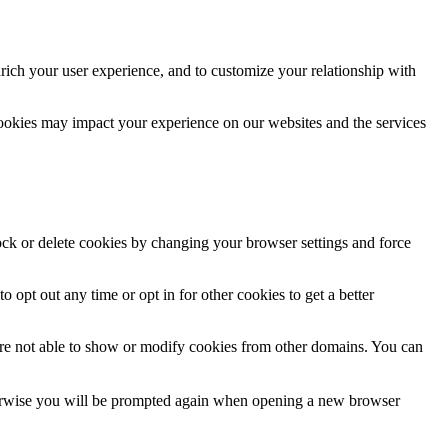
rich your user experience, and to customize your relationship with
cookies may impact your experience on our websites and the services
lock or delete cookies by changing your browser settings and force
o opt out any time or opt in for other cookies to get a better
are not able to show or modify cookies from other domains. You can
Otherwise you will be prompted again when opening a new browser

[WHAT TO WORK ON]:
Please give a word-for-word repetition of the lines from the one containing "cookies may impact" through the last line of the data above, including both, and nothing besides.

[ANSWER TO THIS EXERCISE]:
cookies may impact your experience on our websites and the services
lock or delete cookies by changing your browser settings and force
o opt out any time or opt in for other cookies to get a better
are not able to show or modify cookies from other domains. You can
Otherwise you will be prompted again when opening a new browser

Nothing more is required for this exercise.